Ethan and Todd are incapable of sexual understanding, nor are they emotionally equipped to express their confusion: another symptom of – and prescription for – the male species. “Being emotional or talking about your feelings was never really something that I thought of as particularly masculine,” explains Dolby. “I think I often felt like an outsider, because I was very much into talking about my feelings.”

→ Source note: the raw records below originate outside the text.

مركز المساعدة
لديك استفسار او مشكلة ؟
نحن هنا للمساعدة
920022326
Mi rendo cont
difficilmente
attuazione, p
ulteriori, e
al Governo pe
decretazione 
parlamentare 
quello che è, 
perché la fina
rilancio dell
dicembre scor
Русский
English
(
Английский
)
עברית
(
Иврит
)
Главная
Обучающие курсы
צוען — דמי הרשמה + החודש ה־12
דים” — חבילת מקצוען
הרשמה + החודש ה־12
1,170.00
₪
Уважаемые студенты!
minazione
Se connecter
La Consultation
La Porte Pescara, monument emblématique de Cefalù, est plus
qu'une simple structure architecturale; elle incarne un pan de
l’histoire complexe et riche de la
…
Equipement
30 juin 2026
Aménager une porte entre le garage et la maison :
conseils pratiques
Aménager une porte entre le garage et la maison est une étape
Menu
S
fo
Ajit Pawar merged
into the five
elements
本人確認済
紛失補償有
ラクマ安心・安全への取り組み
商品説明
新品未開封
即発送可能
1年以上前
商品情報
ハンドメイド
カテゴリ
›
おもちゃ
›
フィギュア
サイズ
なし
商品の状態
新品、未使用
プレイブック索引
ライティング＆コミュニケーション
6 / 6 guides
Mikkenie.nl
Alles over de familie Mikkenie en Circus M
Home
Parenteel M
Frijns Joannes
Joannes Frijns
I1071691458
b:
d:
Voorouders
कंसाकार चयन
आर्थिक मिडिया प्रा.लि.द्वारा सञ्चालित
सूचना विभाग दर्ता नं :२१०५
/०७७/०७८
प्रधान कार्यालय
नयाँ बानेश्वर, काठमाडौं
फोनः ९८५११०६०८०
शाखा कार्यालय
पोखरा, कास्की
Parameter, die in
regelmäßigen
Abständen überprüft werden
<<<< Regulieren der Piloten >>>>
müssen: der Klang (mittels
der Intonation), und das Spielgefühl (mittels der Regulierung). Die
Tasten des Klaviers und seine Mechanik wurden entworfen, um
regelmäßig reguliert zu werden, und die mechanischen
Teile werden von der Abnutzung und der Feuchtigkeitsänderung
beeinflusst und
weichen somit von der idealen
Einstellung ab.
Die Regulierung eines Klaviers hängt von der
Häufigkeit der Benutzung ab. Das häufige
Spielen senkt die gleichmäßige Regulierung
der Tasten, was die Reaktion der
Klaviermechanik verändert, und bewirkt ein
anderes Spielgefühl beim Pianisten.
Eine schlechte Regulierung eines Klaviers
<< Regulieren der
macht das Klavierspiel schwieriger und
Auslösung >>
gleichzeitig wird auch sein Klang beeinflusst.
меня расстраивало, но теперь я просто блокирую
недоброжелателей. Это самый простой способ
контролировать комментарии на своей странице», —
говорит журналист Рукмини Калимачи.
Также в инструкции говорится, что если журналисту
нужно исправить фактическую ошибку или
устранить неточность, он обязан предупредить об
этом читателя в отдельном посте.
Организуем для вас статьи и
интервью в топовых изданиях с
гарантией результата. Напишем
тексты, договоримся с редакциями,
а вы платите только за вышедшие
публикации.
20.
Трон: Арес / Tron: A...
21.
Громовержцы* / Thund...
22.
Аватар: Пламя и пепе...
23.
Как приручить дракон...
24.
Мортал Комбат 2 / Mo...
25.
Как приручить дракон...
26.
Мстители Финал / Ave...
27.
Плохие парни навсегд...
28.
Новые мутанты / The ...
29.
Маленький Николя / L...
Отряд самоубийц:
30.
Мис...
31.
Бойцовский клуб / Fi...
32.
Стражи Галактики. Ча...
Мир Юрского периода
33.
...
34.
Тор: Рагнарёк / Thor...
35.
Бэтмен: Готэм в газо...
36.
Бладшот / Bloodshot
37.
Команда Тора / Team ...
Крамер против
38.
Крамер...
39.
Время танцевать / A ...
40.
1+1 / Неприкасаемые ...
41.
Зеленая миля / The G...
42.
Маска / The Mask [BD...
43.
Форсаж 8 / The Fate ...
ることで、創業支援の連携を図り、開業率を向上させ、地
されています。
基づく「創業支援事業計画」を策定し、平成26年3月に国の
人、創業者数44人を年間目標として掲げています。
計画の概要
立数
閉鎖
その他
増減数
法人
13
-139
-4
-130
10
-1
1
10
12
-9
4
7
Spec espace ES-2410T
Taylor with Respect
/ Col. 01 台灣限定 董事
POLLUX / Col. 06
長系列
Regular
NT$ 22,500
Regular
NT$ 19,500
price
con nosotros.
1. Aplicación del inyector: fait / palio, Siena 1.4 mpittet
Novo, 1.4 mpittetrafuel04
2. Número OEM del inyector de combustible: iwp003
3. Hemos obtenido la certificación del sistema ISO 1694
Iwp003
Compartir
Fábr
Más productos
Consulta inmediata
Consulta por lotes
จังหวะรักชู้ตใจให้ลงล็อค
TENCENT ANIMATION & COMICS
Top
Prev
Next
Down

Not all of The Sixth Form‘s male characters are so tortured. Take, for example, the school’s resident homo: Jeremy Cohen. Out and proud Cohen’s completely at ease with himself – and almost entirely ostractized. I can’t help but wonder whether Dolby’s adolescent ideas informed Cohen.

“Being gay was portrayed in pretty much one way,” Dolby tells me in his sonorous rhythm. “It was always the nonathletic kid, not popular, really artsy, really bookish, got beat up on. It’s kids like Jeremy Cohen who are out and doing there thing, and it’s not exactly encouraging.” The Western world’s changed considerably since Dolby’s coming of age, a cultural evolution of which Dolby’s well aware – and grateful: “I think it’s great because kids are coming out earlier and earlier, so there are more of them, so there’s probably a bigger diversity of role models and mentors.” Dolby’s certainly one to admire.

For those of you who are wondering, yes, Dolby eventually found his niche at Hotchkiss: “I adapted pretty quickly. The exciting thing is that when you get home you are exotic to the other kids: you’re this guy who went to school in Connecticut, which is foreign.” Dolby’s next novel also takes place in front of the familiar youthful backdrop, but with a far different slant: adventure! He’s also working on a heftier project: “It’s a novel about family: something I’ve danced around in these last two books. There are always these satellite relationships with different families, but they’re not the heart of the story.” And heart is definitely something Dolby’s novels have in spades.

The Sixth Form is out now from Kensington Press.

Dolby image by Brian Orter.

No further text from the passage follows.